I frowned. It had been so long since I spoke her name. Or even thought of her. 

"She isn't my lover. We were young. But she was somebody I was with always. I don't know what happened. It was too fast. But I knew it was my fault!"

I pulled my hair, buried my face in between my knees and crushed the ground. I can't look at her if ever I saw her. I can't even look at her depressed mom. Memories flashed back at me. It was just after winter break. We were twelve. I was Mr. Adventurer and she was Ms. Bookworm. Hanna is the fragile type. She was diagnosed with heart diseases that could take her life anytime. I was worried. Her family was worried. They asked me to watch over her always and be her guide. 

I did. I was. But not that day. I was the one who killed her. It was a weekend. The rain was pouring hard. It seems like it was past four but actually it was only two in the afternoon. I visited her house. Her mom, who was her only family, went grocery shopping. It was natural for me to come over every weekend. That time, she was fragile as a feather. She was thin, pale and sick. But she beamed at me like nothing was a trouble. She beamed at me as if she has forever to live. 

She asked me to accompany her for a walk. I refused. It was raining and her mom told me not to let her out of the house. We had arguments. She got angry at me. She got really angry. I told her to go if she wanted and that I wouldn't care at all. I went to watch television. I was raging in fury. She was stubborn. She never follows what I say. She sees me as her chance to be free. All the rest of the adults just hold her back to the things she wants.
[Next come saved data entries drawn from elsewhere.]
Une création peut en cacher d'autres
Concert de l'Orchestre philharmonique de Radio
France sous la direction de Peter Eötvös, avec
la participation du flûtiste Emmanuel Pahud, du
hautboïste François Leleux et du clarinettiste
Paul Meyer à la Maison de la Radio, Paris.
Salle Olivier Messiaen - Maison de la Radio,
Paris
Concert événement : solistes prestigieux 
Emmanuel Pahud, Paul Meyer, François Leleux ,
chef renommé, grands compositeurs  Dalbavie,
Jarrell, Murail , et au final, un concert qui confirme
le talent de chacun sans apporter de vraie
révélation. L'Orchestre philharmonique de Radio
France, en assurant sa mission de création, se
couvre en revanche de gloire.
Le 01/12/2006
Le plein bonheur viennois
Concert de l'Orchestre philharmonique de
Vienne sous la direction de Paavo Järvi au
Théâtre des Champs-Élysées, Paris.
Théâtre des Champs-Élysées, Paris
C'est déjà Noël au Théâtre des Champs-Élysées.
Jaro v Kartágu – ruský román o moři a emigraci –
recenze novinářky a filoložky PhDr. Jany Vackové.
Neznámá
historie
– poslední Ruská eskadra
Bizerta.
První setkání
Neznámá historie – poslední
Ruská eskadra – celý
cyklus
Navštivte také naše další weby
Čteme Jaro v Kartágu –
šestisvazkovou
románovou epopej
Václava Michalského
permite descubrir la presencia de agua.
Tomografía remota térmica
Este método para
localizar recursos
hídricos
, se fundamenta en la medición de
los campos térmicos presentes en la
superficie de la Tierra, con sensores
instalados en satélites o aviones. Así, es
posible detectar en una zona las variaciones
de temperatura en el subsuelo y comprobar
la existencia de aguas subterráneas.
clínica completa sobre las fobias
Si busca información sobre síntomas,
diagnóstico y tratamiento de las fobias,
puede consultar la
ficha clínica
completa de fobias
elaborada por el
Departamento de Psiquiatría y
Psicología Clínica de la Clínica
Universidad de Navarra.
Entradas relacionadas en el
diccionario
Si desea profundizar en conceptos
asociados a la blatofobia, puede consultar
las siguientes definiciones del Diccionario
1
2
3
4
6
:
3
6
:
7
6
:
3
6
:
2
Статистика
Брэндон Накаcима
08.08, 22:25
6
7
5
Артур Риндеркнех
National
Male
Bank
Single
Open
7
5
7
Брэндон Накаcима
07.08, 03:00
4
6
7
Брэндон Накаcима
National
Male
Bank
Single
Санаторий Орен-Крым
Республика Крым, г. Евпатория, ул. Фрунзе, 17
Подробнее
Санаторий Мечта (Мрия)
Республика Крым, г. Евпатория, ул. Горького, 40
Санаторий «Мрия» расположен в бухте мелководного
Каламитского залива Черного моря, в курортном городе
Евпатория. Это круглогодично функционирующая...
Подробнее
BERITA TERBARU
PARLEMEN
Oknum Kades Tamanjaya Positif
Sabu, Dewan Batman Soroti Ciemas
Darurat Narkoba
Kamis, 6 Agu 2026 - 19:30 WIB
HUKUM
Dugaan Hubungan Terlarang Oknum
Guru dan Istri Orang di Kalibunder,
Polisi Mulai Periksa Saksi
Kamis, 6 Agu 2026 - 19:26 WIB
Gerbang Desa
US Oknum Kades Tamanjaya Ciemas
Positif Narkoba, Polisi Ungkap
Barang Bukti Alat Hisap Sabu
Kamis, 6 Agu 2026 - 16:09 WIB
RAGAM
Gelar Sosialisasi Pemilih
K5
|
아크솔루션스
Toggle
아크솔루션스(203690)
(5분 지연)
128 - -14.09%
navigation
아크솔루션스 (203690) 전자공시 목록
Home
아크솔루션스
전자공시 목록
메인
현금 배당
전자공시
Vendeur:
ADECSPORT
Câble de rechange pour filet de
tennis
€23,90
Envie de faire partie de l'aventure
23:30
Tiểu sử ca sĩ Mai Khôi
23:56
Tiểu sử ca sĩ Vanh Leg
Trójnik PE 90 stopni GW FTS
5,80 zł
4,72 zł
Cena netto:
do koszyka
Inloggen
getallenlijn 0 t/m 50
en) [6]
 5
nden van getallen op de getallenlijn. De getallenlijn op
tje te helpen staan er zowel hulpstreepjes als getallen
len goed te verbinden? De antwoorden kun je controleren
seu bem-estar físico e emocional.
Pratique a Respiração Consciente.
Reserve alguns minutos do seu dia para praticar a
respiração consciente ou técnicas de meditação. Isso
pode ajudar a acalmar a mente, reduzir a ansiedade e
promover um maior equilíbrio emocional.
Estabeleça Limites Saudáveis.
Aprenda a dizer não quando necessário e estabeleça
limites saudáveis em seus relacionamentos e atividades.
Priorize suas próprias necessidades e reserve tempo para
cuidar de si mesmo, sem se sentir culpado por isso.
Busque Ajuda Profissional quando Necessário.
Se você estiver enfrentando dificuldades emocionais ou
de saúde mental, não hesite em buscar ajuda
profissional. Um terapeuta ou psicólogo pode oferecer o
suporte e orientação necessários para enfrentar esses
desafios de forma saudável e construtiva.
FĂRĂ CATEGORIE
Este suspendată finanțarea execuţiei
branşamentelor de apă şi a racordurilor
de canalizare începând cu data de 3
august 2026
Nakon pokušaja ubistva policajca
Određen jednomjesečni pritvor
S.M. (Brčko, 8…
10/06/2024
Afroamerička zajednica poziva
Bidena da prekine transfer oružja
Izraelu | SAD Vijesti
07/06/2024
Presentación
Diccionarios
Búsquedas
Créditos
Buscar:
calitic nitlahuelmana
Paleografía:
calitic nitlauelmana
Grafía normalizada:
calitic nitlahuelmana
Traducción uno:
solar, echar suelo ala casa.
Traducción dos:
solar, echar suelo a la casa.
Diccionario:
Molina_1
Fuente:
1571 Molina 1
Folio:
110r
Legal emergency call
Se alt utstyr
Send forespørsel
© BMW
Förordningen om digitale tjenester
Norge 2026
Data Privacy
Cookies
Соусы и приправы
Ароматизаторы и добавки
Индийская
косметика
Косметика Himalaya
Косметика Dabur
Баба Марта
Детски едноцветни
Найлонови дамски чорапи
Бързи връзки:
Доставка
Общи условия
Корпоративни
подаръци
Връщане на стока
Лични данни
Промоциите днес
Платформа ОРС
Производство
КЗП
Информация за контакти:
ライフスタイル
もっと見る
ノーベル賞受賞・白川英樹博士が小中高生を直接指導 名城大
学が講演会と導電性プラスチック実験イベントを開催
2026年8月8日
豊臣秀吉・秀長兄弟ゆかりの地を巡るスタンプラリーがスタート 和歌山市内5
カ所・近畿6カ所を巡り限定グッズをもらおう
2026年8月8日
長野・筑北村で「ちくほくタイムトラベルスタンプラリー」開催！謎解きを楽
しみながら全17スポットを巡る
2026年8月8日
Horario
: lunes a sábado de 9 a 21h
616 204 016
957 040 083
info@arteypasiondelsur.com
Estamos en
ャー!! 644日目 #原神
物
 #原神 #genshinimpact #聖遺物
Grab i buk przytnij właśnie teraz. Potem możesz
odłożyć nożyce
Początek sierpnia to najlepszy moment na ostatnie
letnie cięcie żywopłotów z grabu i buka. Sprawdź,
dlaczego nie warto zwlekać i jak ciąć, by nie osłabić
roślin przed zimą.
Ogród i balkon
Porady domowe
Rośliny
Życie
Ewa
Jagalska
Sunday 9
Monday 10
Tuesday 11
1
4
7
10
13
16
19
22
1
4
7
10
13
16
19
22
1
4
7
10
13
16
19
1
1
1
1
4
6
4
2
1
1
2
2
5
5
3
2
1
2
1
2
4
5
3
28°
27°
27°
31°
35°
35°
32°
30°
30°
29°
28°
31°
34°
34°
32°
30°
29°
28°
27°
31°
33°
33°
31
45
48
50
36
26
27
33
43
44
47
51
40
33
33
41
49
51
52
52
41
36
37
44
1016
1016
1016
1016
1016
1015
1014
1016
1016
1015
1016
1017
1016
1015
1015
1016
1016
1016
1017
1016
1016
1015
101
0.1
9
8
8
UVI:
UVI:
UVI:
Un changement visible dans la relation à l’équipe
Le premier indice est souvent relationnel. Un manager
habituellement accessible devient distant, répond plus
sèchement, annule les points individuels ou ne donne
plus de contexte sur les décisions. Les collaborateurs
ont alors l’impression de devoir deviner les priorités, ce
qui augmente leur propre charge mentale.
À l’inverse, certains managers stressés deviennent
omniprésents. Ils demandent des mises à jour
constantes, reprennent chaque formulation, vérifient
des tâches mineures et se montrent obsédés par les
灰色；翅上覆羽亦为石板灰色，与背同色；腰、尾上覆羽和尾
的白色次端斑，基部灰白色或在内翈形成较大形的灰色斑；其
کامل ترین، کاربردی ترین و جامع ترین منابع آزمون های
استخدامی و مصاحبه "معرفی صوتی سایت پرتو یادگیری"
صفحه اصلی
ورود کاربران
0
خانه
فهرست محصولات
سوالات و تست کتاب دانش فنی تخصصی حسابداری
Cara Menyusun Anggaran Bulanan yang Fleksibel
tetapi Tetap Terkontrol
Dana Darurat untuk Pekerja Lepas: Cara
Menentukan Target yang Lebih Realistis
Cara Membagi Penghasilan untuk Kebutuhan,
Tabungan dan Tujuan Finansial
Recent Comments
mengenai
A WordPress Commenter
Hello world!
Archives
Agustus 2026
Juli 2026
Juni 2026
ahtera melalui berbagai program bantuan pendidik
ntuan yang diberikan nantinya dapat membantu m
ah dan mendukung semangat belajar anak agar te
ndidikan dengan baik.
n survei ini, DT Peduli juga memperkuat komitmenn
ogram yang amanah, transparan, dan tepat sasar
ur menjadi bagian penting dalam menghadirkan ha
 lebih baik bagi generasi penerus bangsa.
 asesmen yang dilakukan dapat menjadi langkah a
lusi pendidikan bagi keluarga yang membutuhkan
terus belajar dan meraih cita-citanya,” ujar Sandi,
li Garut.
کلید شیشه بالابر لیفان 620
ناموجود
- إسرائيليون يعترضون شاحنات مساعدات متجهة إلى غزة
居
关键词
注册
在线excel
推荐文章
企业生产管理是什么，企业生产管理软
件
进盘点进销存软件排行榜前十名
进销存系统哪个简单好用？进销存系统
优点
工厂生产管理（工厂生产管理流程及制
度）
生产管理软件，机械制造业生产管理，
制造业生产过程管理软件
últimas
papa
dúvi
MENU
I can give a few exceptions. 

Half an hour passed. I called her. She didn't respond. I looked for her around the house. She wasn't there. I began to panic. I saw my umbrella gone. She must have gone to the streets. I ran block after block, calling her name. I was drenched in the rain. I do not know where to find her. I just took off wherever my feet would take me. 

I was tired. I was shaking. Her mom would be home any minute and she wouldn't find both of us at home. I was frustrated. I shouldn't have lost my temper. Then I saw a crowd of people in umbrellas and raincoats surrounding someone in the corner of the street.

I was praying I wouldn't see her face in that person lying. But I saw my umbrella torn at the side. My heart was thumping. I walked towards them. 

Her hair was drenched in rain and blood. She was pale and her lips were blue. Paramedics rush and took her. Everything went slow motion. I yelled her name. No one would let me near her. They just pushed me out. What happened? I don't know. People say she was fainting and a high speed vehicle had hit her and drive off. I don't know! All I know is, it was my fault. 

I didn't face her mother at her funeral. I didn't even dare to peep in her coffin. I can't accept the fact that the girl, my best friend, who was always there for me, spent her last day angry at me and died tragically without me by her side. Her mom gave me a hug just before I left. She wasn't angry. She told me it isn't my fault. She told me it isn't the first time that Hanna runs off. She even told me that finally, her daughter has her rest. 

My eyes were burning from the memory. I felt Hiro pat my shoulders.

"Things happen. People die. And the people who are left in the world, sometimes suffers more." He stood up wobbling in his feet. "I'm looking forward for the day I'll see Miki again!"